#### THE TASK
In the records below, count every line that includes the word "secara". Provide the total alone.

*** Block opens ***

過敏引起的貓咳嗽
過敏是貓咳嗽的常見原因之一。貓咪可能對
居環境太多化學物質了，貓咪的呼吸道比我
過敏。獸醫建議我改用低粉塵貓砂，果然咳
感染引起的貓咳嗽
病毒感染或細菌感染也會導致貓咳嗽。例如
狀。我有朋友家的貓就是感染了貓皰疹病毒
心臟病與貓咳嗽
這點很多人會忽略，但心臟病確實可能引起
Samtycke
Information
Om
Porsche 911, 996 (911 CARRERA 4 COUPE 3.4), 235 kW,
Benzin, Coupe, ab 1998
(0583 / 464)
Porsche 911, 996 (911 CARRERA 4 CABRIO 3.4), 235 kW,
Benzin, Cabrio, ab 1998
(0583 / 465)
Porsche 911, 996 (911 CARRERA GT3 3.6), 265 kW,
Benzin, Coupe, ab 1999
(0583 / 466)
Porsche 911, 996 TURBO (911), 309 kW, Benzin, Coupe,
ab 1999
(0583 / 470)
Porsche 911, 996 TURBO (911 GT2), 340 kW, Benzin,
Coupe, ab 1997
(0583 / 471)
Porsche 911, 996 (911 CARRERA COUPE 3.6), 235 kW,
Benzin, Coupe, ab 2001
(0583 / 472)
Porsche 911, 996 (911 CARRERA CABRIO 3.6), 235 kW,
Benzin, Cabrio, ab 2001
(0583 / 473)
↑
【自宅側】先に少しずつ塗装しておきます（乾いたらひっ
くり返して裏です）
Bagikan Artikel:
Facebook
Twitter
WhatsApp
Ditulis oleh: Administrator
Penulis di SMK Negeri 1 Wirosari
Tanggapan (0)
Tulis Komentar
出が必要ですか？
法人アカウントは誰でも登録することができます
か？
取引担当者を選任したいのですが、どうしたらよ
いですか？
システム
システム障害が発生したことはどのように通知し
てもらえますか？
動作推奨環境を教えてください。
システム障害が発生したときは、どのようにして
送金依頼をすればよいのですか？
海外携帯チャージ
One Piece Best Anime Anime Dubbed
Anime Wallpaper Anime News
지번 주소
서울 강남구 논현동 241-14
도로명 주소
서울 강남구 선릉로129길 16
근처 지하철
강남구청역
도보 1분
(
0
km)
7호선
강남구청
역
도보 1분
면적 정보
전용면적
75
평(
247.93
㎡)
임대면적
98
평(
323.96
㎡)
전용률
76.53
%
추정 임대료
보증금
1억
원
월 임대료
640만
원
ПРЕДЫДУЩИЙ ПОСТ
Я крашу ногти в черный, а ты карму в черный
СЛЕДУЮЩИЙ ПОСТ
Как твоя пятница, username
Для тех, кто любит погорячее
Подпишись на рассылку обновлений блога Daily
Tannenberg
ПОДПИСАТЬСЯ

*** Block closes ***
*** Block opens ***

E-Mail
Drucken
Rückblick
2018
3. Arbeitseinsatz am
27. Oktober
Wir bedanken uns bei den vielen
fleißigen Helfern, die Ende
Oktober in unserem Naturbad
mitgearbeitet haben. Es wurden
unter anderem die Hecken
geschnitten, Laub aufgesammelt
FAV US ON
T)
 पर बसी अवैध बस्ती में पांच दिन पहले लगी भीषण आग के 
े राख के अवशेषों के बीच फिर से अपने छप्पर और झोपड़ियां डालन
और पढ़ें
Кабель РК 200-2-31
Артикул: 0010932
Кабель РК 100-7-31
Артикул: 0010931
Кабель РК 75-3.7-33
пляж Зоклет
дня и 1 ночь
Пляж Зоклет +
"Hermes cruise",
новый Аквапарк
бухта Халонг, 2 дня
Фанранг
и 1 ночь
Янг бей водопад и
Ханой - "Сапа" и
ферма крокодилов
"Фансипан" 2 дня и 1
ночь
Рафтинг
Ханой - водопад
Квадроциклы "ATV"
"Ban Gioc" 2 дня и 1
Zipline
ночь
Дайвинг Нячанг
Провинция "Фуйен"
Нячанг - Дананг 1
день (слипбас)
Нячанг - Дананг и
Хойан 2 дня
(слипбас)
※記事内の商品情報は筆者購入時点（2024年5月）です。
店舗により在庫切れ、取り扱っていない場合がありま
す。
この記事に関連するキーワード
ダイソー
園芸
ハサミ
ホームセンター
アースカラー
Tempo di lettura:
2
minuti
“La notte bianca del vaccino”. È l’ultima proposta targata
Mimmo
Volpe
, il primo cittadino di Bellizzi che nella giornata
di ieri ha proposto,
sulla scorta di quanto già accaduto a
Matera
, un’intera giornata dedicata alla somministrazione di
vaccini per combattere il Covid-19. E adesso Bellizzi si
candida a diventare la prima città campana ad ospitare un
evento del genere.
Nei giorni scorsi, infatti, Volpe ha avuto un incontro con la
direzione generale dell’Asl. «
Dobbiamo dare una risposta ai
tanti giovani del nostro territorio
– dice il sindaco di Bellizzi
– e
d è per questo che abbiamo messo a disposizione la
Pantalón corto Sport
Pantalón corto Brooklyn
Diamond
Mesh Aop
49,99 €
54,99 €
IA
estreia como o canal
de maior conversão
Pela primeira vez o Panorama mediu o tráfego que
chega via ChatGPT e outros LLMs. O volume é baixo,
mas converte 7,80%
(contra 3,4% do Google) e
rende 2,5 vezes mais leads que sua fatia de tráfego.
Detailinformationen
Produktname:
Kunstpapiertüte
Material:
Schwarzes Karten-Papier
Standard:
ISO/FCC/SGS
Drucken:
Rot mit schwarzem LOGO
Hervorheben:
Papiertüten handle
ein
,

*** Block closes ***
*** Block opens ***

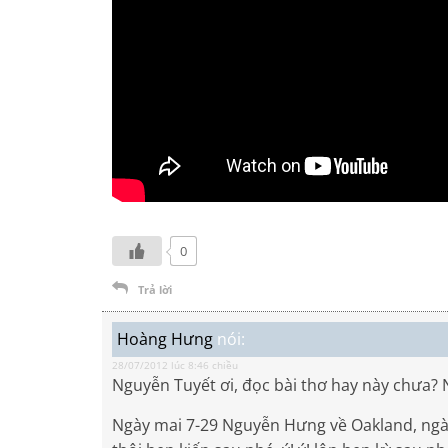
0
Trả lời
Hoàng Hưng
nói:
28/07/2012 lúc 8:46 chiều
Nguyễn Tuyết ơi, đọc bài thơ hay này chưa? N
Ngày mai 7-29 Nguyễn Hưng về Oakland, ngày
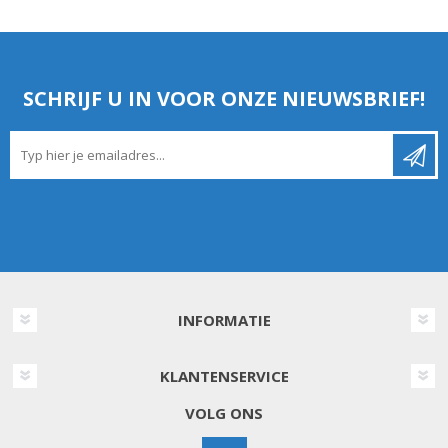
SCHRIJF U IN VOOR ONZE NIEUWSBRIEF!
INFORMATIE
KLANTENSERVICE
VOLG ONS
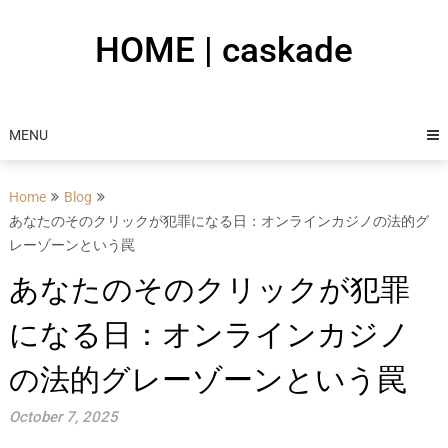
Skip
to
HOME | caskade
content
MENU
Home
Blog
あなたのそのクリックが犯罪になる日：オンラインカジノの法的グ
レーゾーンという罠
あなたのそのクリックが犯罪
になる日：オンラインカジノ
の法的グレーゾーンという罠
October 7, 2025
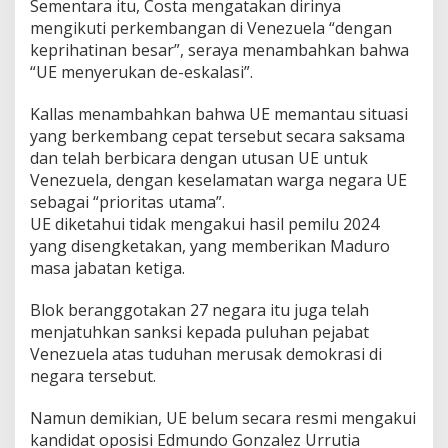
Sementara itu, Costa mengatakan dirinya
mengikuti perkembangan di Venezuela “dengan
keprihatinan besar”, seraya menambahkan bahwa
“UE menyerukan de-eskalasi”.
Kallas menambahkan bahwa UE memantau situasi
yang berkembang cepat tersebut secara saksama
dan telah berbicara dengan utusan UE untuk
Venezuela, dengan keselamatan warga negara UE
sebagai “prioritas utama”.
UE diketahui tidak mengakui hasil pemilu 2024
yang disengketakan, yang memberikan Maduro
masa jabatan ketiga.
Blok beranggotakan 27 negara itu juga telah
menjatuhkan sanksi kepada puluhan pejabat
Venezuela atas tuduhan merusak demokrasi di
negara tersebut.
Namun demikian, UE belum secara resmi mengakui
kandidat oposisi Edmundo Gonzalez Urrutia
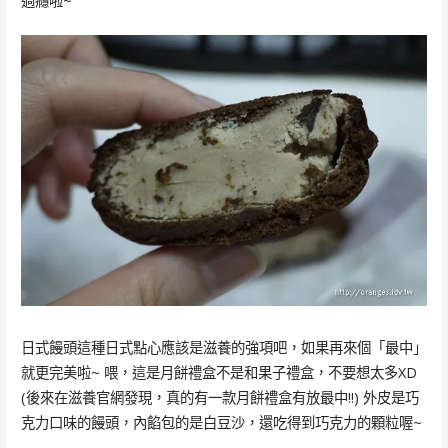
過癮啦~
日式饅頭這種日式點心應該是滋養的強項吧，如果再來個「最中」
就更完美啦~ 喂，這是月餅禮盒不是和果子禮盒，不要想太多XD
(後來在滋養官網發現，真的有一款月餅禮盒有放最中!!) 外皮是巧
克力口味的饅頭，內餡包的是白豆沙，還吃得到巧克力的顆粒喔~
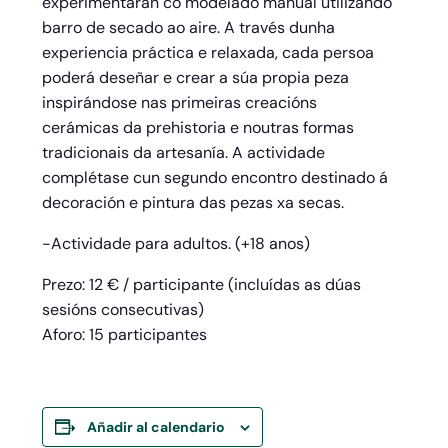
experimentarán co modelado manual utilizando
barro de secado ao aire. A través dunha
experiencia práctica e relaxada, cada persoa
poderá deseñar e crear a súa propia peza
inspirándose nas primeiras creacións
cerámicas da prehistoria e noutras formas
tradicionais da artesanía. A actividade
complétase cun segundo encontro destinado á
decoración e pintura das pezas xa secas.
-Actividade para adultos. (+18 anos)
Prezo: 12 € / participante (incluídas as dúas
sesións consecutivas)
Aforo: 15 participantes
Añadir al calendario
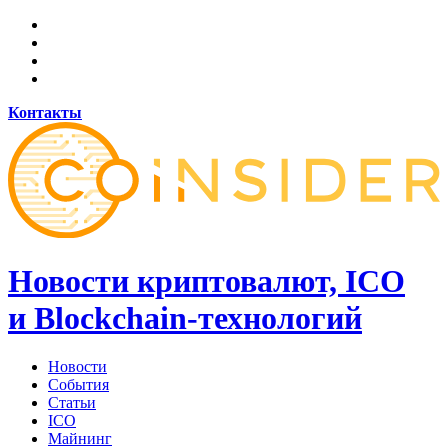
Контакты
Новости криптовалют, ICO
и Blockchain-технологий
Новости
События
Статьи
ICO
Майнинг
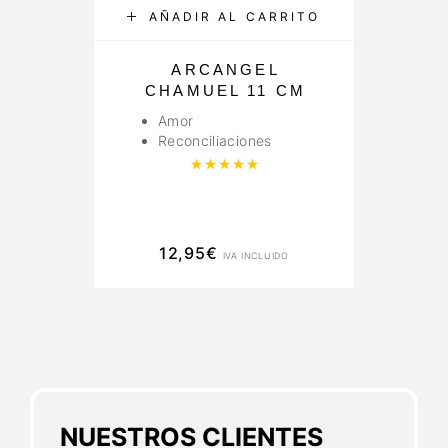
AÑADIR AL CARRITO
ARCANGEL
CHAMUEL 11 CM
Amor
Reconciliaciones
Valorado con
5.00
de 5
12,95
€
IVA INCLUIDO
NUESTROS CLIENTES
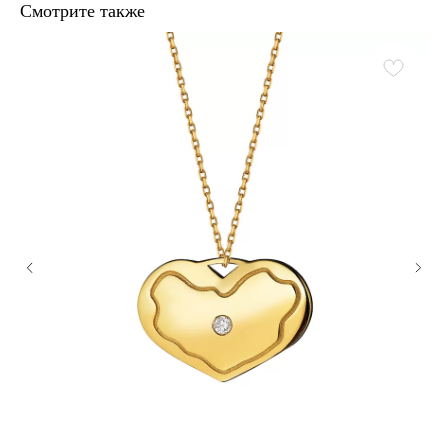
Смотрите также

*** Block closes ***

#### RESULT OF THIS TASK
2